• _About this exercise_:
As you restate the entries, keep every word intact and leave out whatever images they hold.

• _Data for this exercise_:
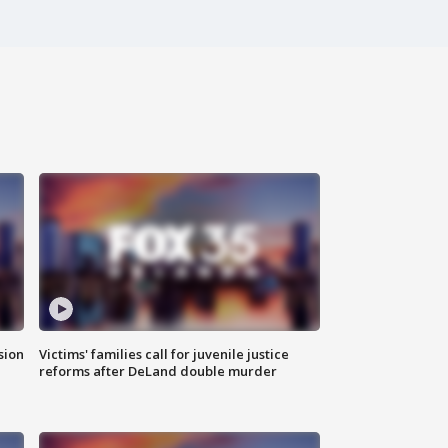
sion
Victims' families call for juvenile justice
reforms after DeLand double murder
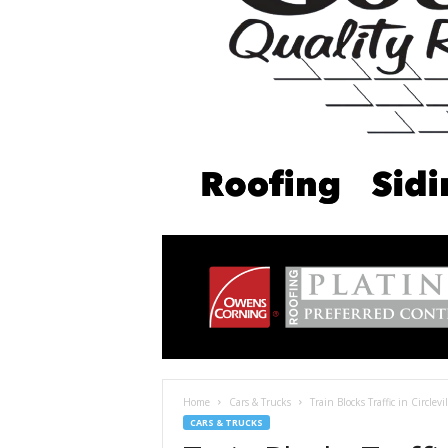
Home
Cars & Trucks
Train Blocks Traffic in Circlev
CARS & TRUCKS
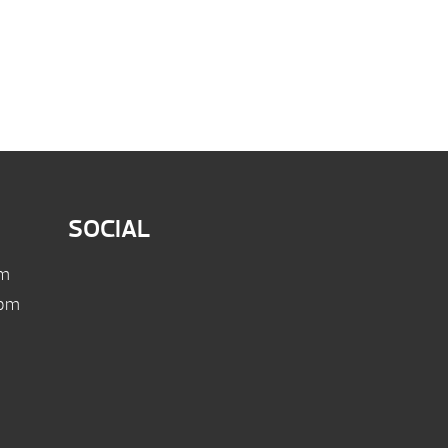
SOCIAL
pm
 pm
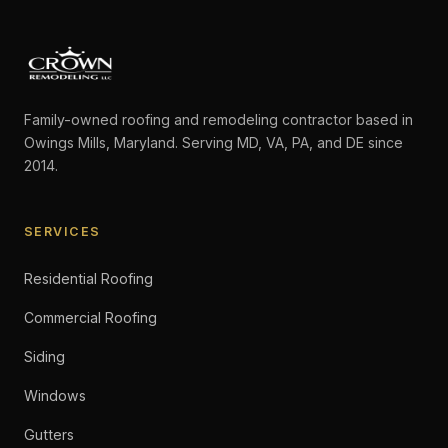
Family-owned roofing and remodeling contractor based in
Owings Mills, Maryland. Serving MD, VA, PA, and DE since
2014.
SERVICES
Residential Roofing
Commercial Roofing
Siding
Windows
Gutters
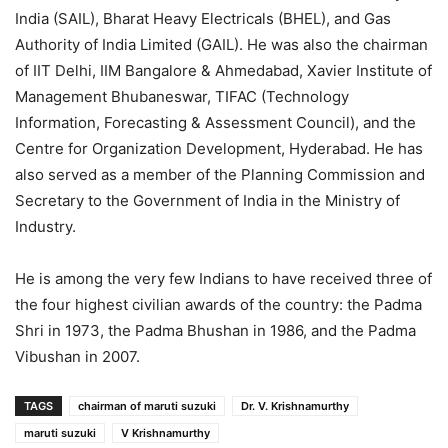
India (SAIL), Bharat Heavy Electricals (BHEL), and Gas
Authority of India Limited (GAIL). He was also the chairman
of IIT Delhi, IIM Bangalore & Ahmedabad, Xavier Institute of
Management Bhubaneswar, TIFAC (Technology
Information, Forecasting & Assessment Council), and the
Centre for Organization Development, Hyderabad. He has
also served as a member of the Planning Commission and
Secretary to the Government of India in the Ministry of
Industry.
He is among the very few Indians to have received three of
the four highest civilian awards of the country: the Padma
Shri in 1973, the Padma Bhushan in 1986, and the Padma
Vibushan in 2007.
TAGS
chairman of maruti suzuki
Dr. V. Krishnamurthy
maruti suzuki
V Krishnamurthy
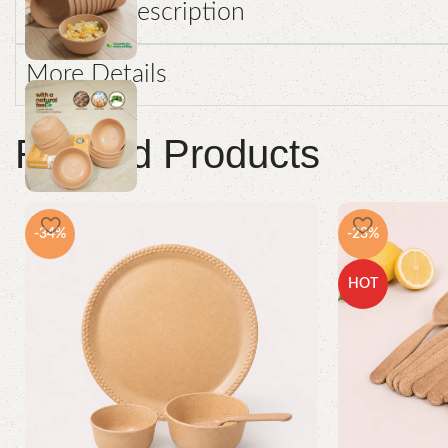
Product Description
More Details
Related Products
-34%
-23%
HOT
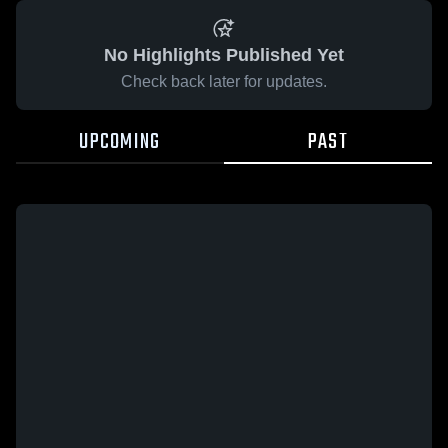
No Highlights Published Yet
Check back later for updates.
UPCOMING
PAST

• _Answer section_:
sion
Victims' families call for juvenile justice
reforms after DeLand double murder
Home
Cars & Trucks
Train Blocks Traffic in Circlev
CARS & TRUCKS
SOCIAL
pm
 pm
Family-owned roofing and remodeling contractor based in
Owings Mills, Maryland. Serving MD, VA, PA, and DE since
2014.
SERVICES
Residential Roofing
Commercial Roofing
Siding
Windows
Gutters
India (SAIL), Bharat Heavy Electricals (BHEL), and Gas
Authority of India Limited (GAIL). He was also the chairman
of IIT Delhi, IIM Bangalore & Ahmedabad, Xavier Institute of
Management Bhubaneswar, TIFAC (Technology
Information, Forecasting & Assessment Council), and the
Centre for Organization Development, Hyderabad. He has
also served as a member of the Planning Commission and
Secretary to the Government of India in the Ministry of
Industry.
He is among the very few Indians to have received three of
the four highest civilian awards of the country: the Padma
Shri in 1973, the Padma Bhushan in 1986, and the Padma
Vibushan in 2007.
TAGS
chairman of maruti suzuki
Dr. V. Krishnamurthy
maruti suzuki
V Krishnamurthy
Product Description
More Details
Related Products
-34%
-23%
HOT
No Highlights Published Yet
Check back later for updates.
UPCOMING
PAST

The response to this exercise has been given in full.